Row is a generic object type in Spark, holding a collection of mixed types that can be
accessed using an index.

In [16]:
from pyspark.sql import Row
row = Row(350, True, "Learning Spark 2E", None)

In [17]:
row[0]

350

In [18]:
row[1]

True

In [19]:
row[2]

'Learning Spark 2E'

## DataFrames, DataSets and RDDs

• If you want to tell Spark what to do, not how to do it, use DataFrames or Datasets.  
• If you want rich semantics, high-level abstractions, and DSL operators, use Data‐Frames or Datasets.  
• If you want strict compile-time type safety and don’t mind creating multiple case classes for a specific Dataset[T], use Datasets.  
• If your processing demands high-level expressions, filters, maps, aggregations, computing averages or sums, SQL queries, columnar access, or use of relational operators on semi-structured data, use DataFrames or Datasets.  
• If your processing dictates relational transformations similar to SQL-like queries, use DataFrames.  
• If you want to take advantage of and benefit from Tungsten’s efficient serialization with Encoders, use Datasets.  
• If you want unification, code optimization, and simplification of APIs across Spark components, use DataFrames.  
• If you are an R user, use DataFrames.   
• If you are a Python user, use DataFrames and drop down to RDDs if you need more control.  
• If you want space and speed efficiency, use DataFrames.  
• If you want errors caught during compilation rather than at runtime, choose the appropriate API as depicted in the following figure.   

![title](chapter3/img1.png)

Use RDDs when

• Are using a third-party package that’s written using RDDs  
• Can forgo the code optimization, efficient space utilization, and performance benefits available with DataFrames and Datasets   
• Want to precisely instruct Spark how to do a query   



What’s more, you can seamlessly move between DataFrames or Datasets and RDDs at will using a simple API method call, `df.rdd`. (Note, however, that this does have a cost and should be avoided unless necessary.) After all, DataFrames and Datasets are built on top of RDDs, and they get decomposed to compact RDD code during whole- stage code generation, which we discuss in the next section.

Spark Stack:
![title](chapter3/img2.png)

### The .explain(True) method

![title](chapter3/img3.png)

In [20]:
dfFireTS.explain(True)

== Parsed Logical Plan ==
Project [CallNumber#56, UnitID#57, IncidentNumber#58, CallType#59, CallFinalDisposition#62, Address#64, City#65, Zipcode#66, Battalion#67, StationArea#68, Box#69, OriginalPriority#70, Priority#71, FinalPriority#72, ALSUnit#73, CallTypeGroup#74, NumAlarms#75, UnitType#76, UnitSequenceInCallDispatch#77, FirePreventionDistrict#78, SupervisorDistrict#79, Neighborhood#80, Location#81, RowID#82, ... 4 more fields]
+- Project [CallNumber#56, UnitID#57, IncidentNumber#58, CallType#59, CallFinalDisposition#62, AvailableDtTm#63, Address#64, City#65, Zipcode#66, Battalion#67, StationArea#68, Box#69, OriginalPriority#70, Priority#71, FinalPriority#72, ALSUnit#73, CallTypeGroup#74, NumAlarms#75, UnitType#76, UnitSequenceInCallDispatch#77, FirePreventionDistrict#78, SupervisorDistrict#79, Neighborhood#80, Location#81, ... 5 more fields]
   +- Project [CallNumber#56, UnitID#57, IncidentNumber#58, CallType#59, CallFinalDisposition#62, AvailableDtTm#63, Address#64, City#65, Zi

21/08/08 22:21:27 WARN package: Truncated the string representation of a plan since it was too large.

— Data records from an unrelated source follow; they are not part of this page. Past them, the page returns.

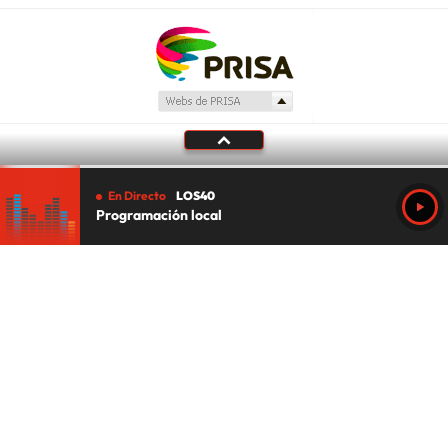
En Directo
LOS40
Programación local
Tu audio se ha acabado.
Te redirigiremos al directo.
5 "
DIRECTO
CANCELAR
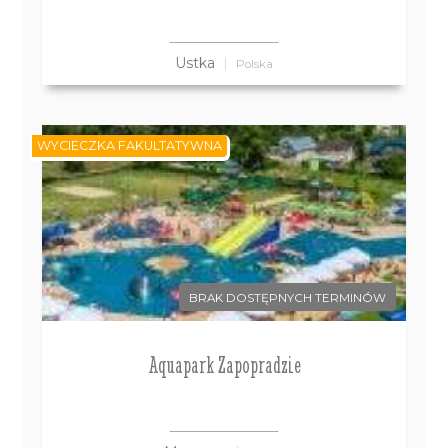
Ustka
Polska
WYCIECZKA FAKULTATYWNA
BRAK DOSTĘPNYCH TERMINÓW
Aquapark Zapopradzie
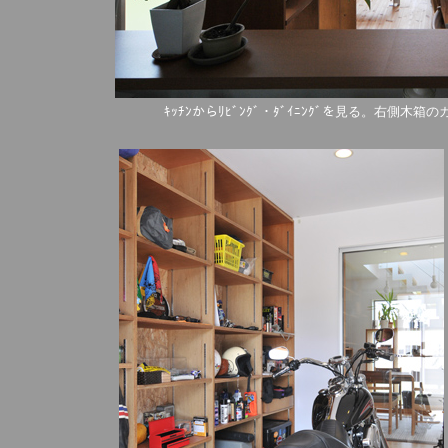
ｷｯﾁﾝからﾘﾋﾞﾝｸﾞ・ﾀﾞｲﾆﾝｸﾞを見る。右側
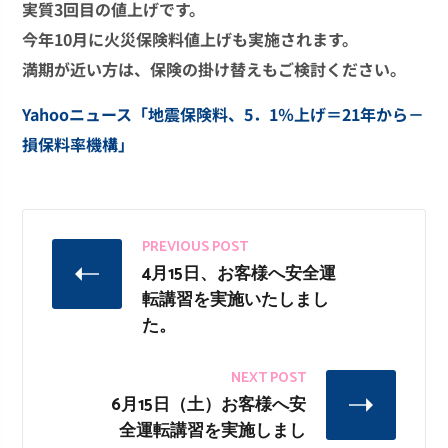
実質3回目の値上げです。
今年10月に火災保険料値上げも実施されます。
満期が近い方は、保険の掛け替えもご検討ください。
Yahooニュース「地震保険料、5．1％上げ＝21年から－
損保料率機構」
PREVIOUS POST
4月15日、お客様へ安全運
転講習を実施いたしまし
た。
NEXT POST
6月15日（土）お客様へ安
全運転講習を実施しまし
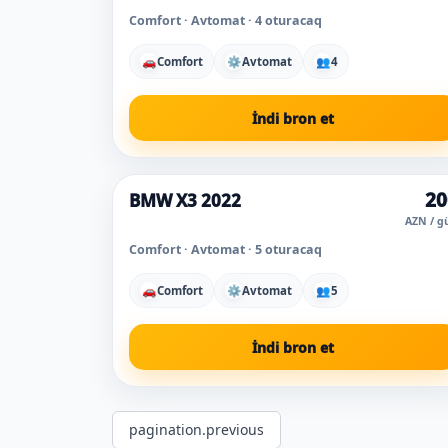
Comfort · Avtomat · 4 oturacaq
🚗
Comfort
⚙
Avtomat
👥
4
İndi bron et
20
BMW X3 2022
AZN / g
Comfort · Avtomat · 5 oturacaq
🚗
Comfort
⚙
Avtomat
👥
5
İndi bron et
pagination.previous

This behavior can be adjusted by setting 'spark.sql.debug.maxToStringFields'.


## Summary (Cropped)

Through illustrative common data operations and code examples, we demonstrated that the high-level DataFrame and Dataset APIs are far more expressive and intuitive than the low-level RDD API. Designed to make processing of large data sets easier, the Structured APIs provide domain-specific operators for common data operations, increasing the clarity and expressiveness of your code.